Starring Choi Woo-shik, Song Kang-ho and Park So-dam

Rated MA15+

Winner of the Palme d’Or at the Cannes Film Festival, Parasite is a harrowing, darkly hilarious psychological thriller from South Korean auteur Bong Joon-ho.

After gaining a prestigious English tutor job for the wealthy Park family, Kim Ki-woo (Choi Woo-shik) arranges for his entire impoverished family to work for them under fake identities, but their ruse quickly unravels in disturbing ways.

A searing satire of South Korea’s rigid social structure, Parasite starkly juxtaposes the money-grubbing industriousness of Ki-Woo’s family with the complacent vanity and casual thoughtlessness of the Park family.
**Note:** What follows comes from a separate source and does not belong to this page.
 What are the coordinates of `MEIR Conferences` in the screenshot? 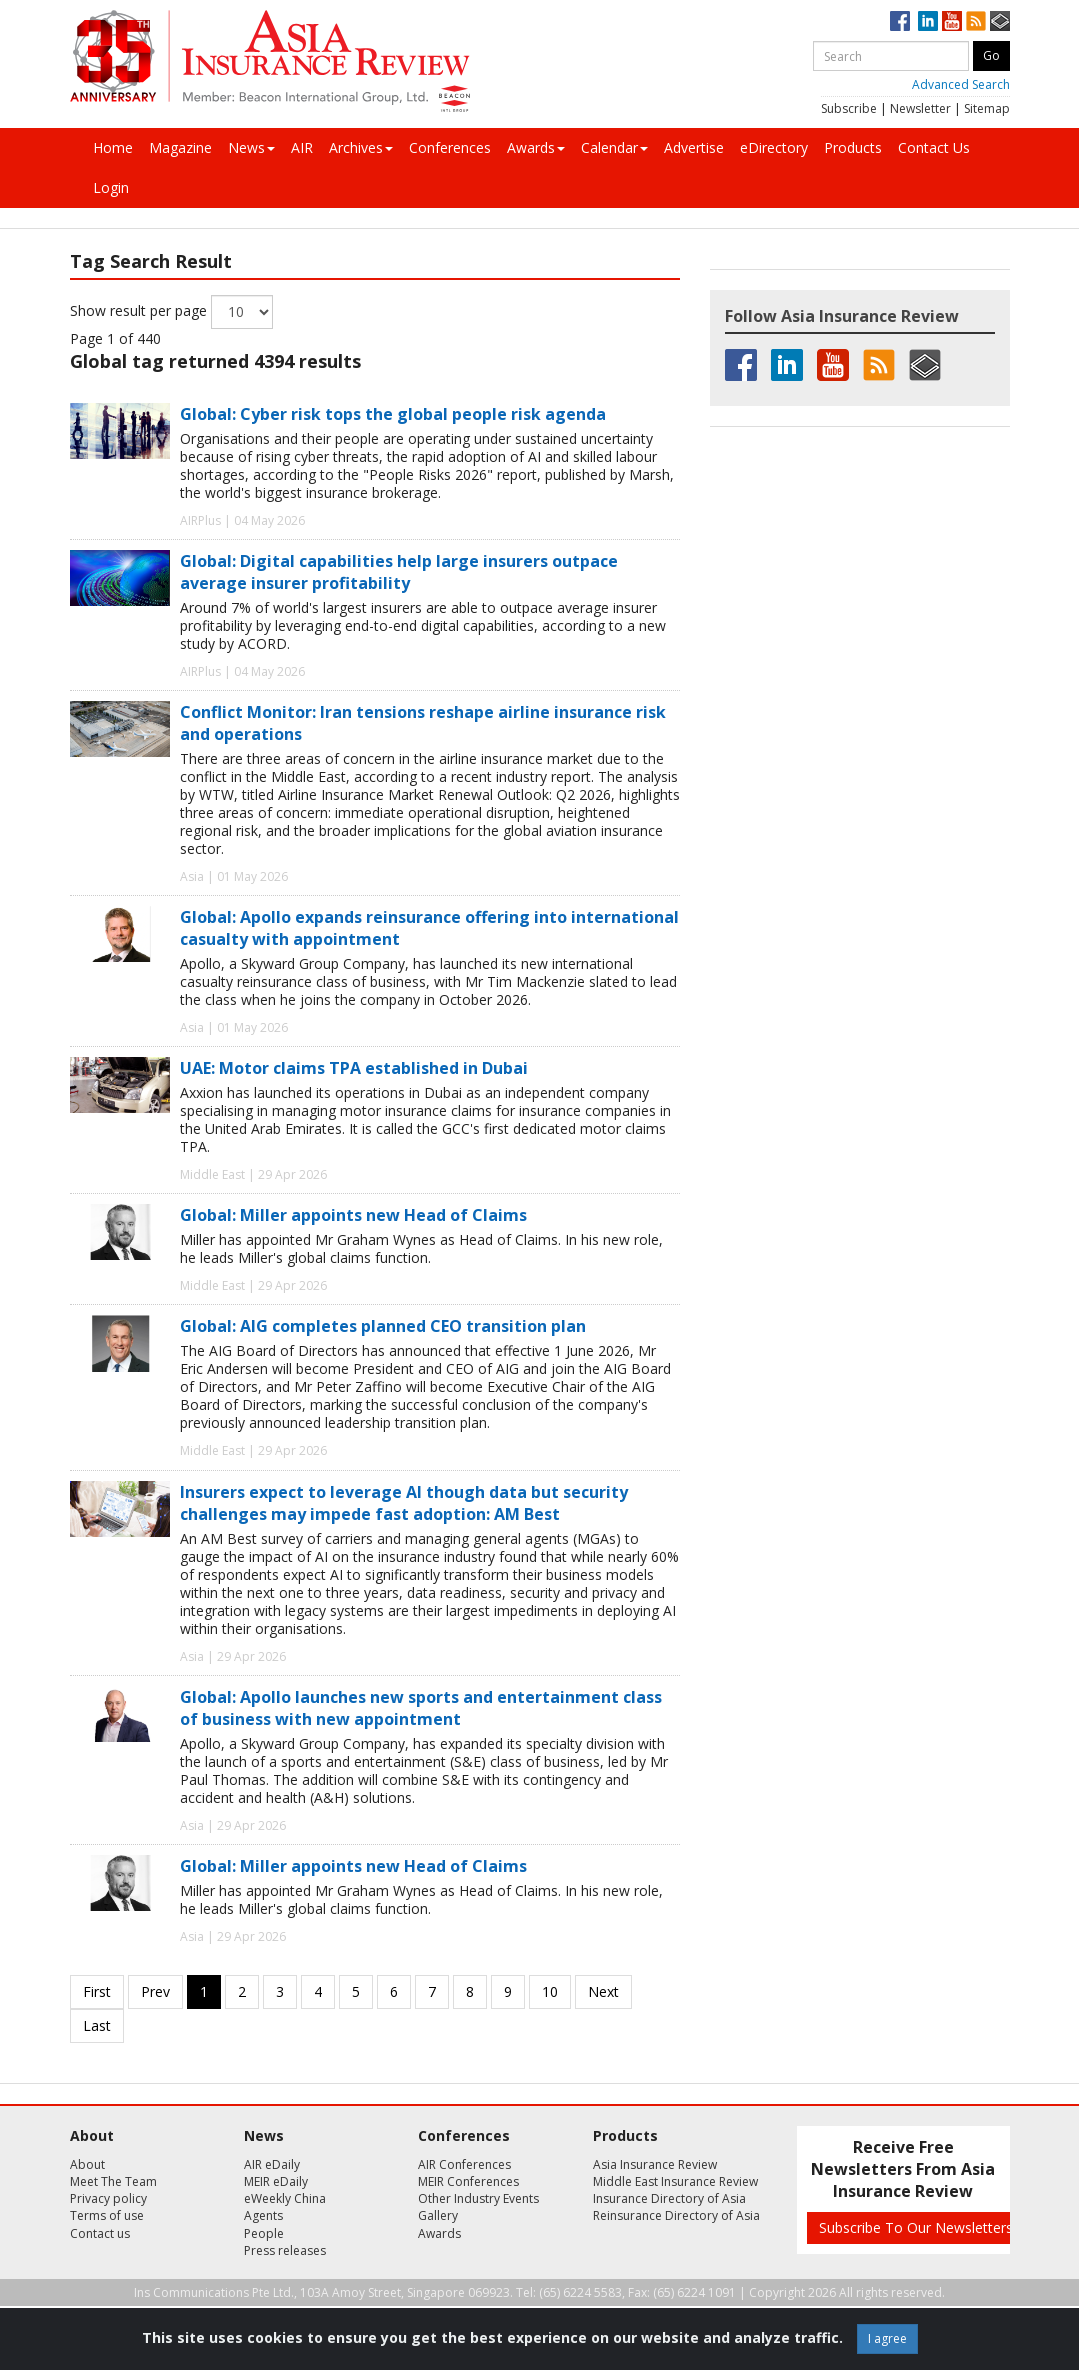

This sets the stage for the film’s compelling anti-heroes: Ki-Woo’s family are richly-characterised, clever, devoted to one another and stuck in a rut of poverty, but are deceptive and even ruthless in their manipulation of the Park family. The film derives intense suspense and macabre humour from their underhanded schemes and their scramble to keep up appearances. Meanwhile, class-based angst and a dark secret in the basement simmer under the surface, culminating in a gut-wrenching climax.

Parasite is a work of extraordinary atmosphere and tight plotting, with subtle hints and nuances paying off ingeniously later in the narrative.

Challenging our empathy at every turn, Parasite may be the most masterfully-directed film of the year so far, and is certainly the most provocative.